» TASK DESCRIPTION: Extract the final stretch of the data: the line that contains "Answer in <instances>...</instances>. Show" and every line after it, unaltered, and no other lines.

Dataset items
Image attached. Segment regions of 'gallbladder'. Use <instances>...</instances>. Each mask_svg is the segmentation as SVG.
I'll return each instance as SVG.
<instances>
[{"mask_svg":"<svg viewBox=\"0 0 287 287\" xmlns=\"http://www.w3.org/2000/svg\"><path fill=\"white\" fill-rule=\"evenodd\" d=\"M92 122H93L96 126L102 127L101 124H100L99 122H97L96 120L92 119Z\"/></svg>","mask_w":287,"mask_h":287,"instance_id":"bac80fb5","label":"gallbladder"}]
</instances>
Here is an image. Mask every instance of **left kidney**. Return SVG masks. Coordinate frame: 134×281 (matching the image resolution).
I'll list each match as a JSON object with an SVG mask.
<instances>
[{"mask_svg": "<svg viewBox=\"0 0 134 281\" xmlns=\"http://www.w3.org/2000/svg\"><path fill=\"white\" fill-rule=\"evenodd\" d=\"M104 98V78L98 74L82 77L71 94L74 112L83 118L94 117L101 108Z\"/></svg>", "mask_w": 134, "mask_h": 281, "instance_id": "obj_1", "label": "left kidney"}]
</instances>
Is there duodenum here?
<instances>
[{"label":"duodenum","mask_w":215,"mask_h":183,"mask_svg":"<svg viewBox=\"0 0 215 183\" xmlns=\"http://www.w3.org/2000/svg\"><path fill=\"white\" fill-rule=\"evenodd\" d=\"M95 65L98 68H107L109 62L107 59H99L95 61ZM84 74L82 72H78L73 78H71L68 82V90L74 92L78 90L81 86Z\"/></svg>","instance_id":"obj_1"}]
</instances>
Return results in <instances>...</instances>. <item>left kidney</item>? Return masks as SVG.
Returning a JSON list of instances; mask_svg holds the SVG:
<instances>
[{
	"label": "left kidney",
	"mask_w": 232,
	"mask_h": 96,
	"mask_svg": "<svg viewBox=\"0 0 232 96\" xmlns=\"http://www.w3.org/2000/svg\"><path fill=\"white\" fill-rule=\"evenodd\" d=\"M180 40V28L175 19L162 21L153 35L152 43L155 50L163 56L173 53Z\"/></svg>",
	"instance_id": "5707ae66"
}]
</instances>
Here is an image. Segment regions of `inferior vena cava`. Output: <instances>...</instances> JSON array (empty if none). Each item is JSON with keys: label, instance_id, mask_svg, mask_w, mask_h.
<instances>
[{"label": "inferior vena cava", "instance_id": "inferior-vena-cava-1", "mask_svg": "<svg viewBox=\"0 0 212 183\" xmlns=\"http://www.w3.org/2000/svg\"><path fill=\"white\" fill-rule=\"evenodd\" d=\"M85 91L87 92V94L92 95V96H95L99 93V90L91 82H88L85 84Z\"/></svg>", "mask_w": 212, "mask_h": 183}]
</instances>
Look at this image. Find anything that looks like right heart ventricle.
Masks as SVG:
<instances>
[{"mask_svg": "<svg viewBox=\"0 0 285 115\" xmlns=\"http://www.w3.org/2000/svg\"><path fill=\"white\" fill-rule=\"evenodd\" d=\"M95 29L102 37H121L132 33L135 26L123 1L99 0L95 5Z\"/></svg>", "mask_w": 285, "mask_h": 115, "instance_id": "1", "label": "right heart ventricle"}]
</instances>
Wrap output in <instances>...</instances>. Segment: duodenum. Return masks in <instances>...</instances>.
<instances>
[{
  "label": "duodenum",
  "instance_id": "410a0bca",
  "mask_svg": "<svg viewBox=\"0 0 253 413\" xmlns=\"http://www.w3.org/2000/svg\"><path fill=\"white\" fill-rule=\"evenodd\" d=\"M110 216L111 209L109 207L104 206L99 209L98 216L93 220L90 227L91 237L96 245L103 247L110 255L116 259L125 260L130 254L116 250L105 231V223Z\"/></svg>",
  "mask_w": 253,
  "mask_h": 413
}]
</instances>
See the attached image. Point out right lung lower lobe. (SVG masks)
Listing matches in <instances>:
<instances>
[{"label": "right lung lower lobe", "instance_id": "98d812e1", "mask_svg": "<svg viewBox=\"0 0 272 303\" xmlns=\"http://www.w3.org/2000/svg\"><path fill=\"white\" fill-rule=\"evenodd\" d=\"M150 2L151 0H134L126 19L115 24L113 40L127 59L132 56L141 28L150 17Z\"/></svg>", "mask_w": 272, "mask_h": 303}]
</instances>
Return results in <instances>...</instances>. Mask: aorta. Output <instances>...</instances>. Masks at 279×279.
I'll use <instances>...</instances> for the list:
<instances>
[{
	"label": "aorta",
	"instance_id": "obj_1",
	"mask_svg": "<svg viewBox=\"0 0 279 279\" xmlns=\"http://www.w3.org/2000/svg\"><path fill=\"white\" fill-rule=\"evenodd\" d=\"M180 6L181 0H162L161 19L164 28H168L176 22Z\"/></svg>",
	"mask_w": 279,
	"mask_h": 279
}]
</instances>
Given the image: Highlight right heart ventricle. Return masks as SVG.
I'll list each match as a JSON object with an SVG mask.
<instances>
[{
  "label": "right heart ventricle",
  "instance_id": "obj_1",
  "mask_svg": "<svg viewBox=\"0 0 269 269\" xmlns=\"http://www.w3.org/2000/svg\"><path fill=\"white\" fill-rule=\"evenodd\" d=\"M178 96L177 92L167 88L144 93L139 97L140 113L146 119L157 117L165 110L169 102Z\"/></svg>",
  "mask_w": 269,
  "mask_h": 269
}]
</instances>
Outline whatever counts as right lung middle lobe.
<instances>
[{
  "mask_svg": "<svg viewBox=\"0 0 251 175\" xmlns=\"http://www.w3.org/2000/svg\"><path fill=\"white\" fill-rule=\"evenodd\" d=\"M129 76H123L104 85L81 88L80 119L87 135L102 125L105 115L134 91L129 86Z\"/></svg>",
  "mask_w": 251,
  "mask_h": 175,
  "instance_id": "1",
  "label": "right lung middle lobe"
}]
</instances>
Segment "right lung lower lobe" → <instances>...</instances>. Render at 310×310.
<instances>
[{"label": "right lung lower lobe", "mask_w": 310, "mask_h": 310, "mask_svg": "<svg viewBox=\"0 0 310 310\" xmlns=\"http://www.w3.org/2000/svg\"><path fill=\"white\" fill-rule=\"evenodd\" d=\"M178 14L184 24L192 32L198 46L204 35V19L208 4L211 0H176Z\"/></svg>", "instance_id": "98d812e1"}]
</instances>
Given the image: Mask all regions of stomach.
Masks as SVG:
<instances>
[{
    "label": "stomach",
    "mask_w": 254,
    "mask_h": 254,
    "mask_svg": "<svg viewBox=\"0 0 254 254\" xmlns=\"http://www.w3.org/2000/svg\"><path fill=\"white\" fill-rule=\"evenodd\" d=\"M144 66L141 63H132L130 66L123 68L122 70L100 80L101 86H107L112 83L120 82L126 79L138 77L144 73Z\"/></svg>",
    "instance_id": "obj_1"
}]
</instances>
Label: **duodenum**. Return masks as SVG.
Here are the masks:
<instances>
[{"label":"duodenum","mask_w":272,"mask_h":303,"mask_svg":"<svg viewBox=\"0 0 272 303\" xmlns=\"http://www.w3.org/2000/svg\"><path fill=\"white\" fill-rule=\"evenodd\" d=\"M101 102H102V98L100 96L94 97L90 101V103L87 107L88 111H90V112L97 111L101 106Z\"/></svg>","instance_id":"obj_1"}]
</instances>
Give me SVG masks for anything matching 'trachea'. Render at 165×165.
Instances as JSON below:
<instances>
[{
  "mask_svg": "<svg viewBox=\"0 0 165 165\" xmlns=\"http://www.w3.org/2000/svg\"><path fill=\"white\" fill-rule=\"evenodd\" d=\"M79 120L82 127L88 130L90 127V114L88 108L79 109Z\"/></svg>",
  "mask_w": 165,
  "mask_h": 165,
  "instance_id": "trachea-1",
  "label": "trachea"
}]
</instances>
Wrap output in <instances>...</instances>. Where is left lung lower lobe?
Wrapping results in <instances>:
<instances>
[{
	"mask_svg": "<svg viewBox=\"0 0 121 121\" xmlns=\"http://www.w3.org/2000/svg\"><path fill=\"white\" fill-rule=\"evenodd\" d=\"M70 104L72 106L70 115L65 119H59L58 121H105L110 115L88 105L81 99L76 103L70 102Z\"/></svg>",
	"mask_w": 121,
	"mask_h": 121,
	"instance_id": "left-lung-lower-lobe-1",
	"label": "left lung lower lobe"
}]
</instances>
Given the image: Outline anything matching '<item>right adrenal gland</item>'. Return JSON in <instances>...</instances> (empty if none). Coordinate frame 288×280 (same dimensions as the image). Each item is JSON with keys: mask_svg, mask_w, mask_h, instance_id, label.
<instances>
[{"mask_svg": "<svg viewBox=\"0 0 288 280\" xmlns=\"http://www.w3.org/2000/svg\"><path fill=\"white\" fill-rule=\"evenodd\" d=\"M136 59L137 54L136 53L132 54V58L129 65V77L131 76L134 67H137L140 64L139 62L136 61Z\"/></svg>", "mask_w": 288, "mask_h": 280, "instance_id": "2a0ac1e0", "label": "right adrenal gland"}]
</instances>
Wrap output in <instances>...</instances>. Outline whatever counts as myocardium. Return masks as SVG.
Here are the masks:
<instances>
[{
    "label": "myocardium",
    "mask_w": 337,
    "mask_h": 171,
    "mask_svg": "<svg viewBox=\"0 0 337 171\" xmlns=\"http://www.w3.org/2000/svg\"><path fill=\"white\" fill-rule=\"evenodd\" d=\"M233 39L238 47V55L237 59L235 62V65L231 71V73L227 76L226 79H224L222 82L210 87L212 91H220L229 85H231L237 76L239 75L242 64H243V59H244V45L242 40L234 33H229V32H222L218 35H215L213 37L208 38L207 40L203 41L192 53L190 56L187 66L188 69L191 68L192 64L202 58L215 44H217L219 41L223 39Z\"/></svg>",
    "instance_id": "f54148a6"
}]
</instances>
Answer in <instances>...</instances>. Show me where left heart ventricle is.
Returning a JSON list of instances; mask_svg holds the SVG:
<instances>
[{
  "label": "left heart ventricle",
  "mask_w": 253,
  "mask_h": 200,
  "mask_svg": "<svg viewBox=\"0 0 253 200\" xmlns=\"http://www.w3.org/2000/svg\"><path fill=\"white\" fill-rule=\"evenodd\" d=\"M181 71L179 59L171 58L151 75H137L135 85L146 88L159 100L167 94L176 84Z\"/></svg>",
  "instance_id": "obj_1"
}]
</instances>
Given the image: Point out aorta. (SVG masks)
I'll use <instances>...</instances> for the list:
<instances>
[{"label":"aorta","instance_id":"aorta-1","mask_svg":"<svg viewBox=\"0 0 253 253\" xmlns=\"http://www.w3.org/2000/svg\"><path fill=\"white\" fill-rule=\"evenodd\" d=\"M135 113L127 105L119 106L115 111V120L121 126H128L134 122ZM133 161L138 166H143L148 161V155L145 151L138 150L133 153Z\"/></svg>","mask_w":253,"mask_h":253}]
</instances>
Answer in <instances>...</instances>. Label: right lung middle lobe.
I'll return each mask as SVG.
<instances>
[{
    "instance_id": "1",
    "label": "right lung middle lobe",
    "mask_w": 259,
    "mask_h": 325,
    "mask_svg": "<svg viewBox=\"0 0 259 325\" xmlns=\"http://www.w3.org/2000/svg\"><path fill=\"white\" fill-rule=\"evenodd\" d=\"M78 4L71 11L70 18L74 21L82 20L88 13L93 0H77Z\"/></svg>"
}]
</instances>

» YOUR SOLUTION:
Answer in <instances>...</instances>. Show me where left heart ventricle is.
Returning a JSON list of instances; mask_svg holds the SVG:
<instances>
[{
  "label": "left heart ventricle",
  "mask_w": 253,
  "mask_h": 200,
  "mask_svg": "<svg viewBox=\"0 0 253 200\" xmlns=\"http://www.w3.org/2000/svg\"><path fill=\"white\" fill-rule=\"evenodd\" d=\"M181 71L179 59L171 58L151 75H137L135 85L146 88L159 100L167 94L176 84Z\"/></svg>",
  "instance_id": "obj_1"
}]
</instances>
Given the image: Point out aorta. (SVG masks)
I'll use <instances>...</instances> for the list:
<instances>
[{"label":"aorta","instance_id":"aorta-1","mask_svg":"<svg viewBox=\"0 0 253 253\" xmlns=\"http://www.w3.org/2000/svg\"><path fill=\"white\" fill-rule=\"evenodd\" d=\"M135 113L127 105L119 106L115 111V120L121 126H128L134 122ZM133 161L138 166H143L148 161V155L145 151L138 150L133 153Z\"/></svg>","mask_w":253,"mask_h":253}]
</instances>
Answer in <instances>...</instances>. Label: right lung middle lobe.
I'll return each mask as SVG.
<instances>
[{
    "instance_id": "1",
    "label": "right lung middle lobe",
    "mask_w": 259,
    "mask_h": 325,
    "mask_svg": "<svg viewBox=\"0 0 259 325\" xmlns=\"http://www.w3.org/2000/svg\"><path fill=\"white\" fill-rule=\"evenodd\" d=\"M78 4L71 11L70 18L74 21L82 20L88 13L93 0H77Z\"/></svg>"
}]
</instances>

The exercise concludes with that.